A year ago, when they had a summit on the sidelines of the APEC summit in Bangkok, the meeting was announced three days in advance.
The content of their discussions was believed at the root of this delay in announcing Thursday’s meeting.
Xi’s charm offensive
A prevailing view within the Japanese government is that China agreed to the meeting to reinforce relations with Japan to rebuild its economy, which is showing signs of sluggishness. After the meeting, Xi shook hands not only with Kishida but also with other officials present at the summit.
“It is likely that China aims at remaking the international order into a China-led system,” said a senior government official. “We must not be taken in.”
Reconfirmed during the summit was Japan and China’s “mutually beneficial relationship based on common strategic interests” that refers to both sides cooperating to solve problems while pursuing common interests.
Nevertheless, there are myriad issues between Japan and China, and resolving them will not be easy.

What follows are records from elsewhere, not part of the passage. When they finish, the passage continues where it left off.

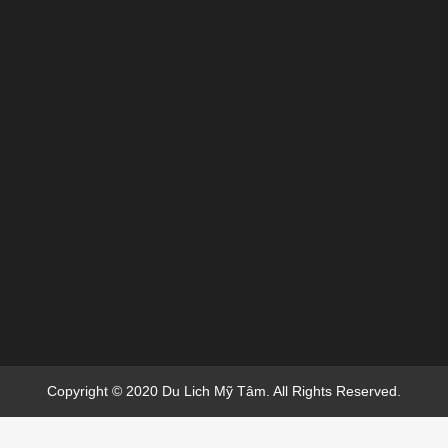
Copyright © 2020 Du Lich Mỹ Tâm. All Rights Reserved.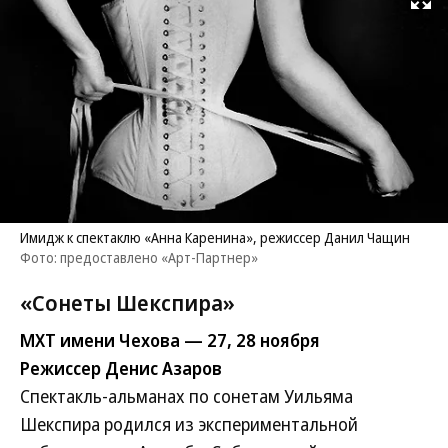
Развернуть на
Имидж к спектаклю «Анна Каренина», режиссер Данил Чащин
Фото: предоставлено «Арт-Партнер»
«Сонеты Шекспира»
МХТ имени Чехова — 27, 28 ноября
Режиссер Денис Азаров
Спектакль-альманах по сонетам Уильяма
Шекспира родился из экспериментальной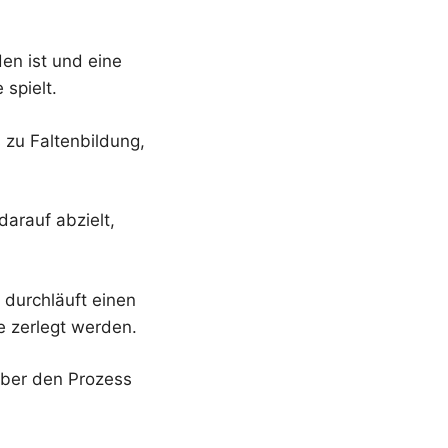
den ist und eine
 spielt.
 zu Faltenbildung,
darauf abzielt,
durchläuft einen
e zerlegt werden.
über den Prozess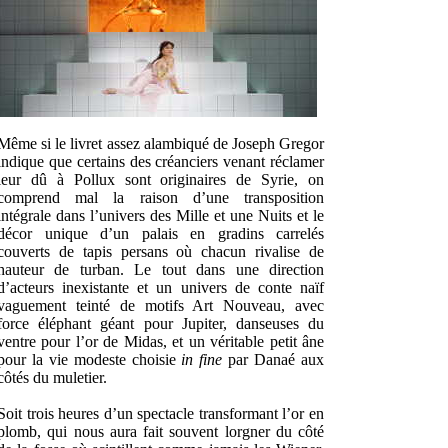
Même si le livret assez alambiqué de Joseph Gregor
indique que certains des créanciers venant réclamer
leur dû à Pollux sont originaires de Syrie, on
comprend mal la raison d’une transposition
intégrale dans l’univers des Mille et une Nuits et le
décor unique d’un palais en gradins carrelés
couverts de tapis persans où chacun rivalise de
hauteur de turban. Le tout dans une direction
d’acteurs inexistante et un univers de conte naïf
vaguement teinté de motifs Art Nouveau, avec
force éléphant géant pour Jupiter, danseuses du
ventre pour l’or de Midas, et un véritable petit âne
pour la vie modeste choisie
in fine
par Danaé aux
côtés du muletier.
Soit trois heures d’un spectacle transformant l’or en
plomb, qui nous aura fait souvent lorgner du côté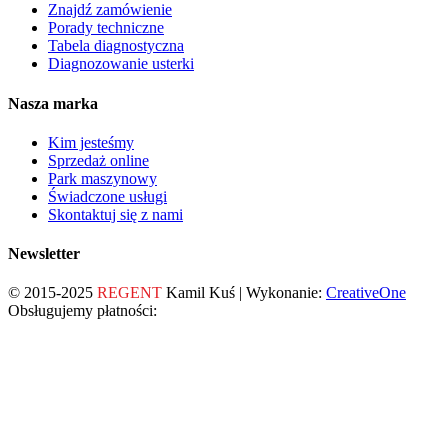
Znajdź zamówienie
Porady techniczne
Tabela diagnostyczna
Diagnozowanie usterki
Nasza marka
Kim jesteśmy
Sprzedaż online
Park maszynowy
Świadczone usługi
Skontaktuj się z nami
Newsletter
© 2015-2025
REGENT
Kamil Kuś | Wykonanie:
CreativeOne
Obsługujemy płatności: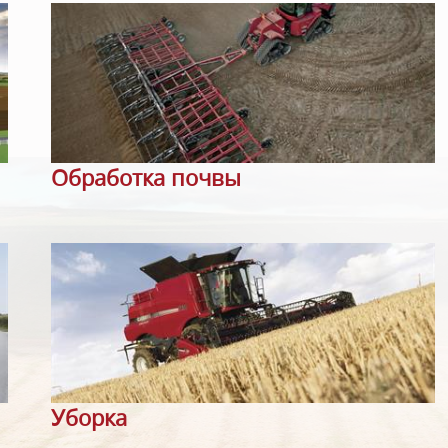
Обработка почвы
Уборка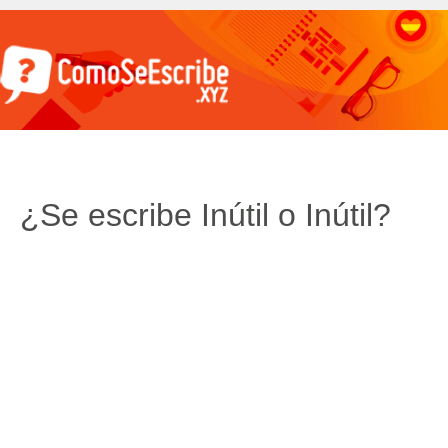
¿Se escribe Inútil o Inútil?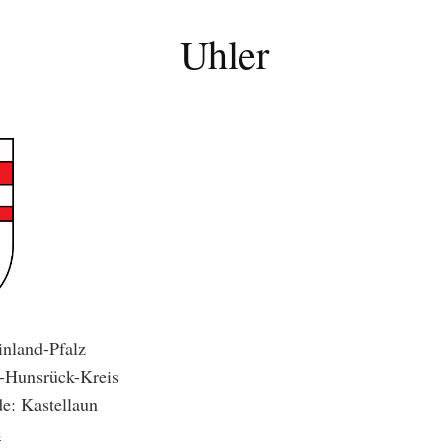
Uhler
nland-Pfalz
n-Hunsrück-Kreis
e: Kastellaun
e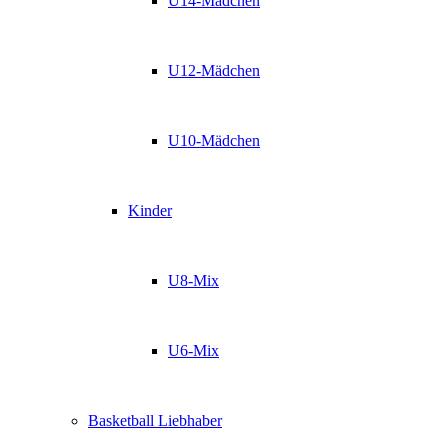
U14-Mädchen
U12-Mädchen
U10-Mädchen
Kinder
U8-Mix
U6-Mix
Basketball Liebhaber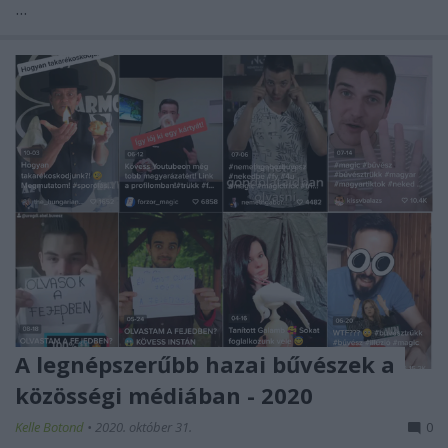
...
A legnépszerűbb hazai bűvészek a
közösségi médiában - 2020
Kelle Botond
•
2020. október 31.
0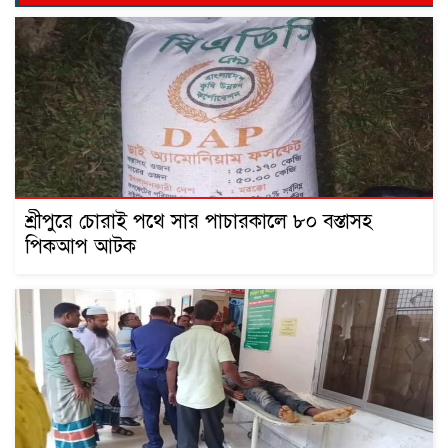
শ্রীপুরে চোরাই পথে সার পাচারকালে ৮০ বস্তাসহ
পিকআপ আটক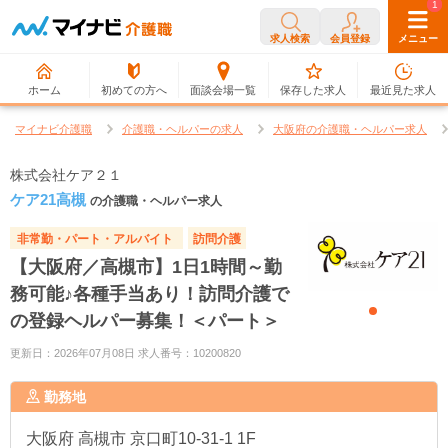
0
1
求人検索
会員登録
メニュー
ホーム
初めての方へ
面談会場一覧
保存した求人
最近見た求人
マイナビ介護職
介護職・ヘルパーの求人
大阪府の介護職・ヘルパー求人
株式会社ケア２１
ケア21高槻
の介護職・ヘルパー求人
非常勤・パート・アルバイト
訪問介護
【大阪府／高槻市】1日1時間～勤
務可能♪各種手当あり！訪問介護で
の登録ヘルパー募集！＜パート＞
更新日：2026年07月08日 求人番号：10200820
勤務地
大阪府
高槻市 京口町10-31-1 1F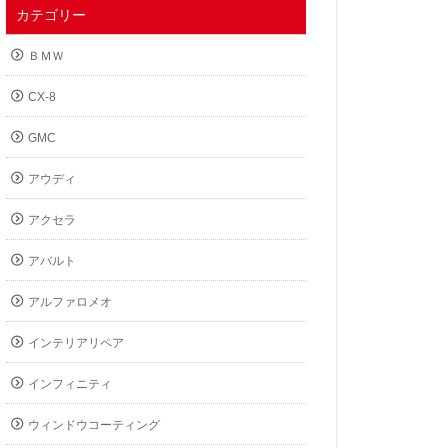
カテゴリー
ＢＭＷ
CX-8
GMC
アウディ
アクセラ
アバルト
アルファロメオ
インテリアリペア
インフィニティ
ウィンドウコーティング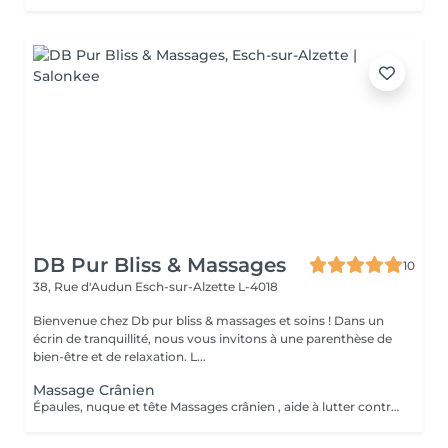
DB Pur Bliss & Massages
10
38, Rue d'Audun
Esch-sur-Alzette L-4018
Bienvenue chez Db pur bliss & massages et soins ! Dans un
écrin de tranquillité, nous vous invitons à une parenthèse de
bien-être et de relaxation. L...
Massage Crânien
Épaules, nuque et tête Massages crânien , aide à lutter contre les migraines , tensions et douleurs cervicales, tensions musculaire des trapèzes liées aux stress et mauvaises postures . Soûlage et détend et apaiser .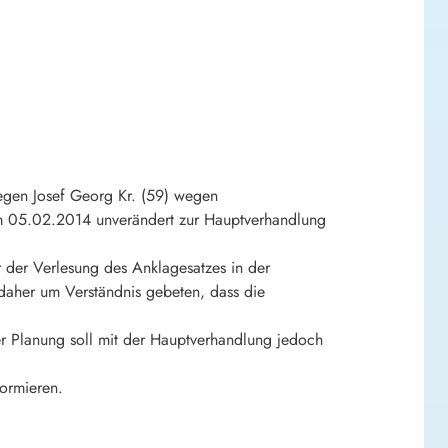
gegen Josef Georg Kr. (59) wegen
om 05.02.2014 unverändert zur Hauptverhandlung
r der Verlesung des Anklagesatzes in der
 daher um Verständnis gebeten, dass die
er Planung soll mit der Hauptverhandlung jedoch
formieren.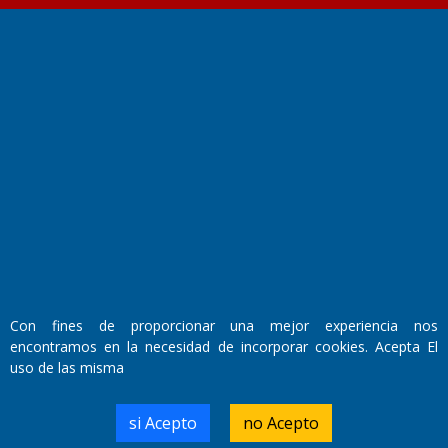
Fundado por el
Doctor Antonio Nemesio
Primera edición: Domingo 3 de Mayo de 1992
Miembro de ADIRA,ADEPA y CPPAL
Propietario: El Diario SRL
Director Periodístico:
Walter René Goñi
Con fines de proporcionar una mejor experiencia nos
encontramos en la necesidad de incorporar cookies. Acepta El
Domicilio Legal: José Ingenieros 855,
uso de las misma
Santa Rosa, La Pampa.
Número de Registro DNDA:
RL-2019-55551274-APN-DNDA#MJ
si Acepto
no Acepto
Edición #
9419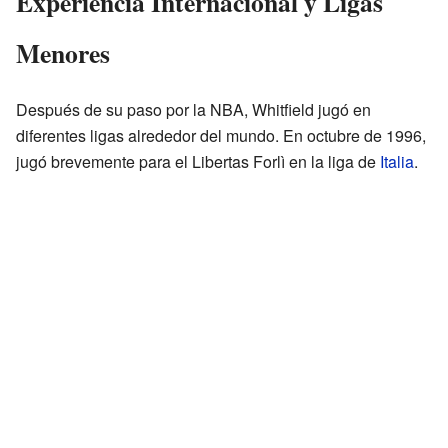
Experiencia Internacional y Ligas
Menores
Después de su paso por la NBA, Whitfield jugó en
diferentes ligas alrededor del mundo. En octubre de 1996,
jugó brevemente para el Libertas Forlì en la liga de
Italia
.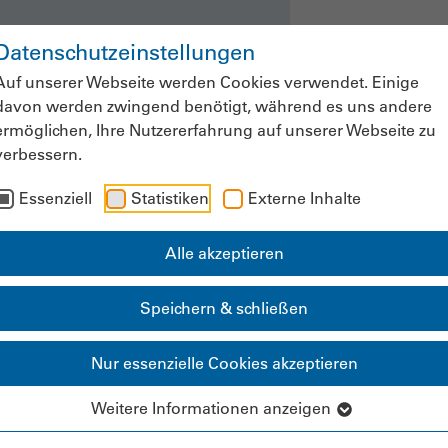
Datenschutzeinstellungen
ws & Fachinformationen
Veranstaltung
Auf unserer Webseite werden Cookies verwendet. Einige
davon werden zwingend benötigt, während es uns andere
ermöglichen, Ihre Nutzererfahrung auf unserer Webseite zu
verbessern.
Mitgliederbereich
Essenziell
Statistiken
Externe Inhalte
Alle akzeptieren
Speichern & schließen
e Ressourcen auf di
Nur essenzielle Cookies akzeptieren
nterstützungsbedar
Weitere Informationen anzeigen
konzentrieren."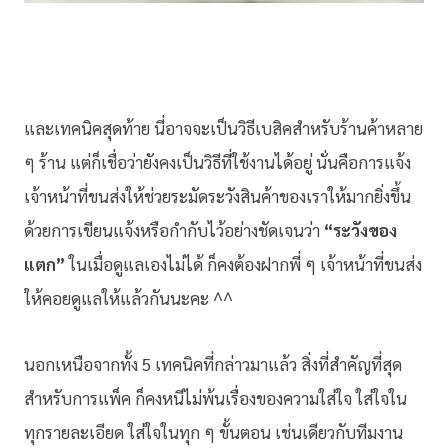
และเทคนิคสุดท้าย นี่อาจจะเป็นวิธีเบสิคสำหรับร้านค้าหลาย
ๆ ร้าน แต่ก็เชื่อว่ายังคงเป็นวิธีที่ใช้งานได้อยู่ นั่นคือการแจ้ง
เจ้าหน้าที่ขนส่งให้ช่วยระมัดระวังสินค้าของเราให้มากยิ่งขึ้น
ด้วยการเขียนแจ้งหรือกำกับไว้อย่างชัดเจนว่า
“ระวังของ
แตก”
ในเมื่อดูแลเองไม่ได้ ก็คงต้องฝากพี่ ๆ เจ้าหน้าที่ขนส่ง
ให้คอยดูแลให้แล้วกันนะคะ ^^
นอกเหนือจากทั้ง 5 เทคนิคที่กล่าวมาแล้ว สิ่งที่สำคัญที่สุด
สำหรับการแพ็ค ก็คงหนีไม่พ้นเรื่องของความใส่ใจ ใส่ใจใน
ทุกรายละเอียด ใส่ใจในทุก ๆ ขั้นตอน เช่นเดียวกับทีมงาน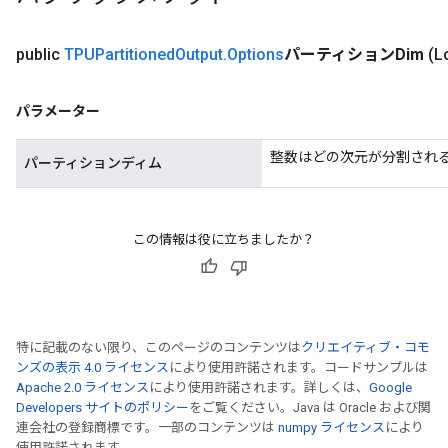
public
TPUPartitioned
Output
.
Options
パーティションDim
(
パラメーター
整数はどの次元が分割され
パーティションディム
この情報は役に立ちましたか？
特に記載のない限り、このページのコンテンツは
クリエイティブ・コモ
ンズの表示 4.0 ライセンス
により使用許諾されます。コードサンプルは
Apache 2.0 ライセンス
により使用許諾されます。詳しくは、
Google
Developers サイトのポリシー
をご覧ください。Java は Oracle および関
連会社の登録商標です。一部のコンテンツは
numpy ライセンス
により
使用許諾されます。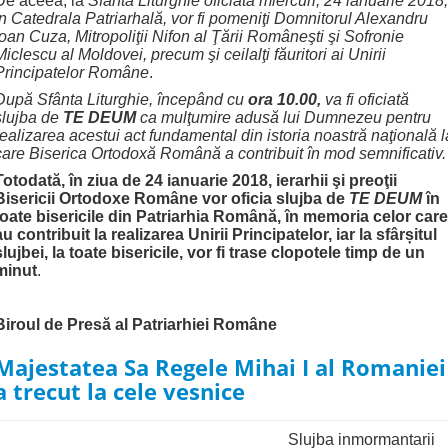
De aceea, la
Sfânta Liturghie oficiată
miercuri, 24 ianuarie 2018,
în Catedrala Patriarhală, vor fi pomeniţi Domnitorul Alexandru
Ioan Cuza, Mitropoliţii Nifon al Ţării Româneşti şi Sofronie
Miclescu al Moldovei, precum şi ceilalţi făuritori ai Unirii
Principatelor Române
.
După Sfânta Liturghie, începând cu
ora 10.00,
va fi oficiată
slujba de
TE DEUM
ca mulţumire adusă lui Dumnezeu pentru
realizarea acestui act fundamental din istoria noastră naţională l
care Biserica Ortodoxă Română a contribuit în mod semnificativ.
Totodată, în ziua de 24 ianuarie 2018,
ierarhii şi preoţii
Bisericii Ortodoxe Române vor
oficia slujba de
TE DEUM
în
toate bisericile din Patriarhia Română, în memoria celor care
au contribuit la realizarea Unirii Principatelor, iar la sfâr
ș
itul
slujbei, la toate bisericile, vor fi trase clopotele timp de un
minut
.
Biroul de Presă al Patriarhiei Române
Majestatea Sa Regele Mihai I al Romaniei
a trecut la cele vesnice
Slujba inmormantarii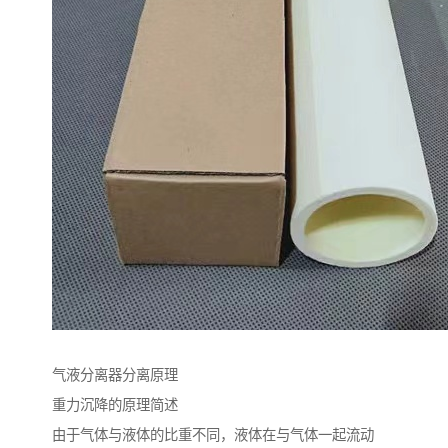
气液分离器分离原理
重力沉降的原理简述
由于气体与液体的比重不同，液体在与气体一起流动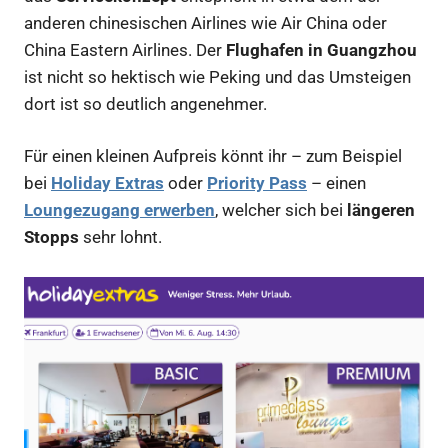
anderen chinesischen Airlines wie Air China oder
China Eastern Airlines. Der
Flughafen in Guangzhou
ist nicht so hektisch wie Peking und das Umsteigen
dort ist so deutlich angenehmer.
Für einen kleinen Aufpreis könnt ihr – zum Beispiel
bei
Holiday Extras
oder
Priority Pass
– einen
Loungezugang erwerben
, welcher sich bei
längeren
Stopps
sehr lohnt.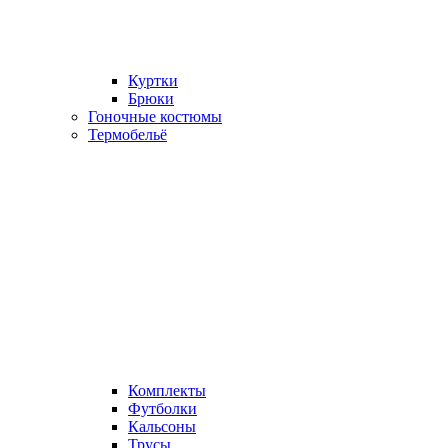
Куртки
Брюки
Гоночные костюмы
Термобельё
Комплекты
Футболки
Кальсоны
Трусы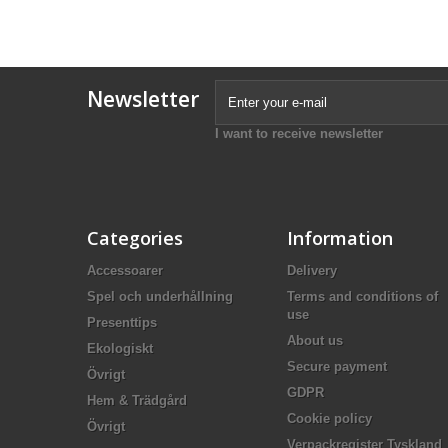
Newsletter
I want to receive newsletter
Categories
Information
Accessoarer
Delivery
Spel och underhållning
Terms and conditions of
use
Presenttips
About us
Ekologiskt
Secure payment
Övrigt
GDPR
Hem & Trädgård
Cookie policy
Övrigt
Verpackregister Tyskland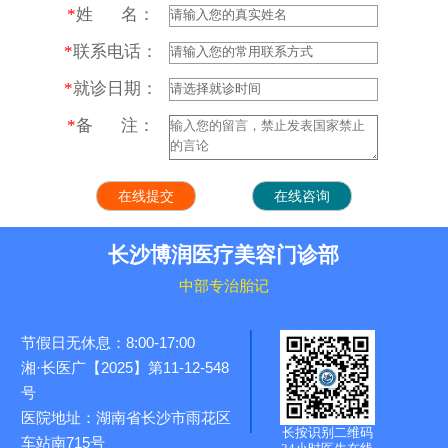
*
姓 名：
*
联系电话：
*
就诊日期：
*
备 注：
长沙博润医疗美容门诊部
中部专治胎记
节假日无休息：8:00-17:00
湘·长医广【2025】第11-12-548
号
医院地址：湖南省长沙市雨花区
长按识别二维码
车站南715号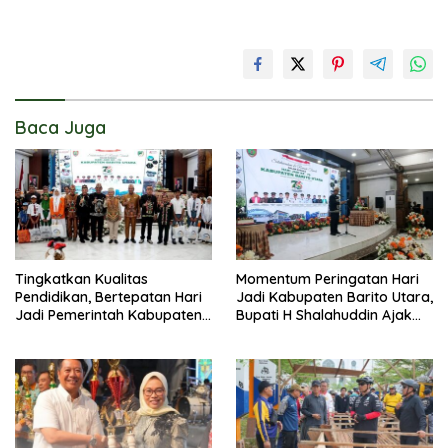
Baca Juga
Tingkatkan Kualitas
Momentum Peringatan Hari
Pendidikan, Bertepatan Hari
Jadi Kabupaten Barito Utara,
Jadi Pemerintah Kabupaten
Bupati H Shalahuddin Ajak
Barito Utara Resmi
Masyarakat Perkuat
Lounching SIP Pintar
Persatuan Membangun
Daerah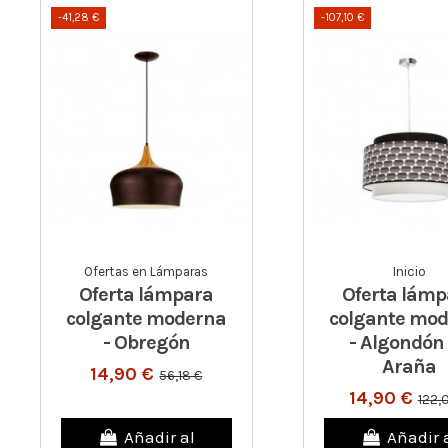
-41,28 €
-107,10 €
Ofertas en Lámparas
Inicio
Oferta lámpara
Oferta lámp
colgante moderna
colgante mo
- Obregón
- Algondón
Araña
14,90 €
56,18 €
14,90 €
122,
Añadir al
Añadir 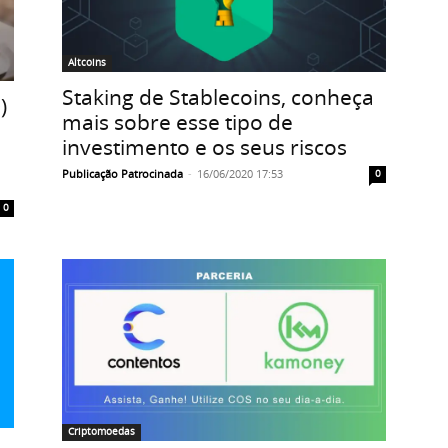
Altcoins
Staking de Stablecoins, conheça
)
mais sobre esse tipo de
investimento e os seus riscos
Publicação Patrocinada
-
16/06/2020 17:53
0
0
Criptomoedas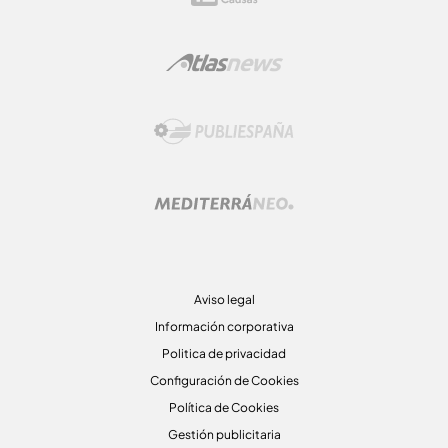
Aviso legal
Información corporativa
Politica de privacidad
Configuración de Cookies
Política de Cookies
Gestión publicitaria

There was no progress made on other issues, including the detentions of Japanese nationals by Chinese authorities.
Impact of talks with Biden
Impacting the Kishida-Xi summit was the summit a day earlier between U.S. President Joe Biden and Xi.
Biden and Xi confirmed the continuation of dialogue to manage competition responsibly so as not to have it “veer into conflict.” A heated exchange of views unfolded, however, over the situation regarding Taiwan.
Japanese government officials were wary of Japan being left behind if the United States and China became closer.
“Because the United States maintained a certain distance from China, that enabled Japan to speak firmly to China,” said a source close to Kishida.
Japan, as the chair of this year’s G7, helped write the leaders’ communique in May, which included the sentences, “We strongly oppose any unilateral attempts to change the status quo by force or coercion” and “We reaffirm the importance of peace and stability across the Taiwan Strait.”
Kishida, after the summit with Xi, said to reporters, “I felt a certain response.”
It will be important from now on to continue to keep an eye on how China will act and respond accordingly.